Biography

Wen Liu begins from within the body, sculpting the invisible architecture of pain and preservation. Liu’s mixed-media sculptures resemble bone structures, like the butterfly shape of two rounded halves coming together to form a pelvis. Their structures originate as Rorschach inkblots, which are turned into drawings, then painstakingly hand-sculpted from water- and oil-based clay before a mother mold is made to cast their shape. The original sculpture never survives, becoming a metaphor for a creature shedding its skin — something must be destroyed in order for something new to be created.

 

 

The negative spaces between the bones are filled with a resin mixture containing Chinese herbal prescriptions. Liu began seeing a traditional Chinese medicine doctor to alleviate her health conditions, embedding each tincture into her sculptures to document her health through- out her life. These prescriptions reflect her ongoing struggle with the articulation of pain: “How well you can articulate your pain determines how accurate your diagnosis will be.”

 

 

The process is regimented and unforgiving — each resin layer is poured in six-hour increments, and areas are sectioned off before new colors are added.

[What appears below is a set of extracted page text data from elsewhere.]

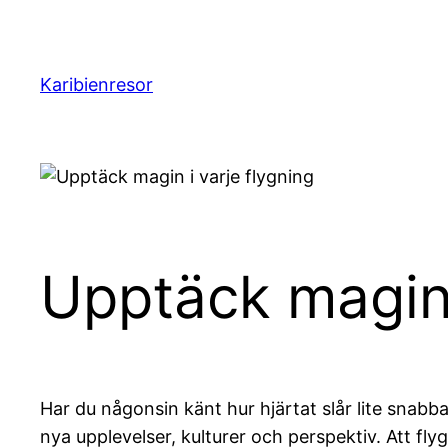
Hoppa
till
innehåll
Karibienresor
Upptäck magin 
Har du någonsin känt hur hjärtat slår lite snabb
nya upplevelser, kulturer och perspektiv. Att fly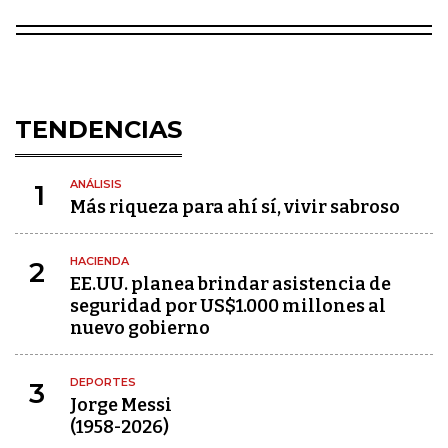
TENDENCIAS
ANÁLISIS
1
Más riqueza para ahí sí, vivir sabroso
HACIENDA
2
EE.UU. planea brindar asistencia de
seguridad por US$1.000 millones al
nuevo gobierno
DEPORTES
3
Jorge Messi
(1958-2026)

The works call back to the ancient lost-wax casting process, in which a wax casing is burned away to reveal a hollow mold, and to archaeological practice, in which specimens are cast in amber resin for preservation and study. While the resulting sculptures carry futuristic and alien sensibilities, their symmetry insists on something human.

— Sigourney Schultz

 

Wen Liu is a visual artist born in Shanghai, China, and based in Brooklyn, New York. She is a MacDowell fellowship awardee for 2025; RAiR Foundation Grantee for 2022; DCASE Individual Artists Program Grantee for 2018, 2019 and 2020 and received the Illinois Arts Council Agency 2020 Artist Fellowship Award. She attended residencies include Yaddo, MacDowell, AIM Fellowship, RAiR Foundation, MASS MoCA, Vermont Studio Center, ACRE Projects, and Hyde Park Art Center.

 

Her work has been exhibited nationally and internationally at institutions such as The Aldrich Contemporary Art Museum (CT), Roswell Museum (NM), Lubeznik Center for the Arts (IN), the Chicago Cultural Center (IL), and the National Grand Theater in Beijing.